26. The method of any one of claim 21 wherein the one or more human cytokines comprise interleukin-15 (IL-15), IL-4, Fms-related tyrosine kinase 3 ligand (Flt-3L), granulocyte/macrophage colony stimulating factor (GM-CSF), macrophage colony stimulating factor (MCSF), stem cell growth factor, IL-3 or a combination thereof.

27. The method of any one of claim 21 wherein the non-human mammal is treated with two cytokines.

28. The method of claim 27 wherein the cytokines are IL-15 and Flt-3L.

29. The method of any one of claim 21 wherein the agent is a therapeutic agent.

30. The method of claim 29 wherein the therapeutic agent is an antibody, a protein, a nucleic acid, a polysaccharide, a lipopolysaccharide, a lipoprotein, a lipid, a microbial antigen or a nanoparticle.

31. The method of claim 30 wherein the antibody is a monoclonal antibody.

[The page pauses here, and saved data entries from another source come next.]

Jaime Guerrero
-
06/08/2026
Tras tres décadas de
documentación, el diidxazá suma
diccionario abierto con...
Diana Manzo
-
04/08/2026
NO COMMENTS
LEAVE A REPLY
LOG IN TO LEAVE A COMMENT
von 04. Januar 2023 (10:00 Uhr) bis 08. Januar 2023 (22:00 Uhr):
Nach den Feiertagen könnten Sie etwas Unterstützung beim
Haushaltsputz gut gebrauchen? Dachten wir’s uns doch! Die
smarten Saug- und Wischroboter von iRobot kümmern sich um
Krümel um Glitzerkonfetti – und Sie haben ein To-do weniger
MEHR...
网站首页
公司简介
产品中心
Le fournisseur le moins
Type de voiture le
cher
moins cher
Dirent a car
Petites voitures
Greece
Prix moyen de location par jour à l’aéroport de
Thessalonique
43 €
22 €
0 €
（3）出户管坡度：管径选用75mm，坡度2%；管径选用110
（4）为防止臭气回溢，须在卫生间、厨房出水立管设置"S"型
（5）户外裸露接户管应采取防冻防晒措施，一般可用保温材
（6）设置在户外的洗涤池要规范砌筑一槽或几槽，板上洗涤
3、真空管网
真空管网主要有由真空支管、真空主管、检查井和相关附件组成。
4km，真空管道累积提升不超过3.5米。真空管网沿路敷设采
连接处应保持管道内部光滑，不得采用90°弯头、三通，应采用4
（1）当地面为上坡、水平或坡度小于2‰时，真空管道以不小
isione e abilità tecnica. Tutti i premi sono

32. The method of any one of claim 21 wherein whether the agent causes cytokine release syndrome in the non-human mammal is determined by measuring immune cell phenotype, increased expression of one or more liver enzymes, increased expression of one or more pro-inflammatory cytokines or a combination thereof that occurs in the non-human mammal after administration of the agent.

33. The method of claim 32 wherein the immune cell phenotype is measured by determining cell surface markers, proliferation, activation or a combination thereof of one or more immune cells.

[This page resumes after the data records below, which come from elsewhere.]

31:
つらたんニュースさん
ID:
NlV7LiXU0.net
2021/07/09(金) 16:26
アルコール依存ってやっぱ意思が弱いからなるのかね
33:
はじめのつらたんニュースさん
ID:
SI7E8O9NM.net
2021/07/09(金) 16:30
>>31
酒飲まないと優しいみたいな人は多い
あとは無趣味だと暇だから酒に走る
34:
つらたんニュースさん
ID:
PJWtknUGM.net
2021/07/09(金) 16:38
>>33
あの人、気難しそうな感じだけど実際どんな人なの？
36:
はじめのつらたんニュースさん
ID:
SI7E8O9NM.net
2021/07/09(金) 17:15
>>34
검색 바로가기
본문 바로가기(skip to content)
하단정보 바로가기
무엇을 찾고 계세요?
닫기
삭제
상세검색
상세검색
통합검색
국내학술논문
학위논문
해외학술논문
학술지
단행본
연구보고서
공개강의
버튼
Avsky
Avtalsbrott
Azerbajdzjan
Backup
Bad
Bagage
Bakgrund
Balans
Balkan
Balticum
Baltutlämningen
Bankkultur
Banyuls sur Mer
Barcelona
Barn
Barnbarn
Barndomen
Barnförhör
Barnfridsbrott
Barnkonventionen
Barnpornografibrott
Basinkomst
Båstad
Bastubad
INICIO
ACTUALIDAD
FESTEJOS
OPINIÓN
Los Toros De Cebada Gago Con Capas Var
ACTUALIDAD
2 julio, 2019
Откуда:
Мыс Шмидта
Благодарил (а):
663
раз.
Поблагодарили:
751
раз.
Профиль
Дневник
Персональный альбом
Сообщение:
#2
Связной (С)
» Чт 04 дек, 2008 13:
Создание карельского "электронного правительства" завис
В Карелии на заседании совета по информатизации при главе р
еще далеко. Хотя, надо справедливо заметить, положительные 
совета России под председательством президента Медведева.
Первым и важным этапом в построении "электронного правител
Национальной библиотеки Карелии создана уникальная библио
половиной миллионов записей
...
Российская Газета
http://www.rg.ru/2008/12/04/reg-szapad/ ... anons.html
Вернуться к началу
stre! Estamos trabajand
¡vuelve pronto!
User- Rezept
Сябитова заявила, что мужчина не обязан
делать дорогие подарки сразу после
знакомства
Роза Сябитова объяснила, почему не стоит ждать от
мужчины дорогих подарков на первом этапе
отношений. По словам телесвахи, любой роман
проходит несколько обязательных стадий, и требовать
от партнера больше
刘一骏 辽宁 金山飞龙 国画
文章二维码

34. The method of claim 33 wherein the one or more immune cells comprise T cells, B cells, natural killer (NK) cells, monocytes/macrophages, CD45.1+ cells or a combination thereof.

35. The method of claim 34 wherein T cells are determined by measuring cells expressing CD3+, B cells are determined by measuring cells expressing CD19+, NK cells are determined by measuring cells expressing CD56+, and monocytes/macrophages are determined by measuring cells expressing CD14+.

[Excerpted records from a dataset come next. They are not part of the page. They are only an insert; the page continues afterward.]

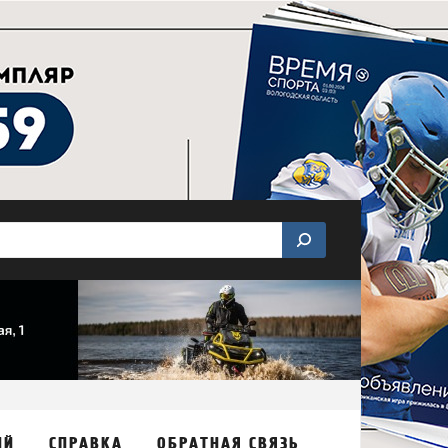
ИЙ
СПРАВКА
ОБРАТНАЯ СВЯЗЬ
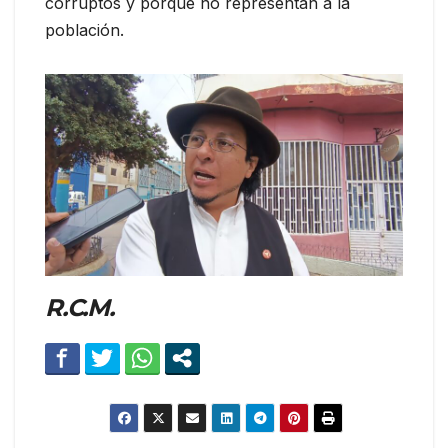
corruptos y porque no representan a la
población.
R.C.M.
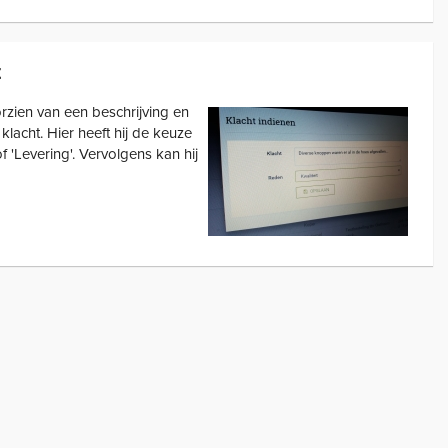
t
zien van een beschrijving en
klacht. Hier heeft hij de keuze
 of 'Levering'. Vervolgens kan hij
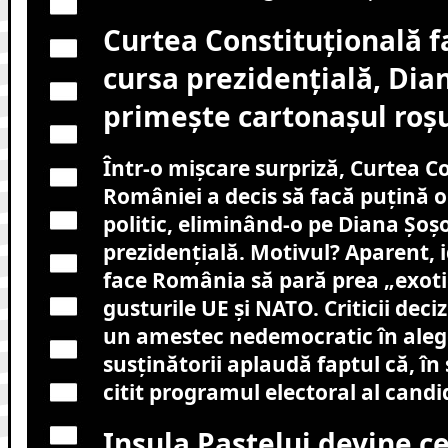
Curtea Constituțională f
cursa prezidențială, Dia
primește cartonașul roș
Într-o mișcare surpriză, Curtea C
României a decis să facă puțină or
politic, eliminând-o pe Diana Șoș
prezidențială. Motivul? Aparent, i
face România să pară prea „exoti
gusturile UE și NATO. Criticii deciz
un amestec nedemocratic în alege
susținătorii aplaudă faptul că, în 
citit programul electoral al candid
Insula Paștelui devine c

36. The method of claim 32 wherein the one or more pro-inflammatory human cytokines comprise interleukin-2 (IL)-2, IL-6, IL-8, IL-1b, IL-4, gamma interferon (IFN-γ), tumor necrosis factor alpha (TNF-α) or a combination thereof.

37. The method of claim 36 wherein the one or more pro-inflammatory cytokines are measured using fluorescence activated cell sorting.

38. The method of claim 32 wherein the one or more liver enzymes comprises aspartate, alanine aminotransferase or a combination thereof.

39. The method of claim 21 wherein whether the agent causes toxicity in the non-human mammal is determined within one or more hours, days, weeks, months or years after the agent is administered.

40. The method claim 21 further comprising comparing whether the agent causes toxicity in a control.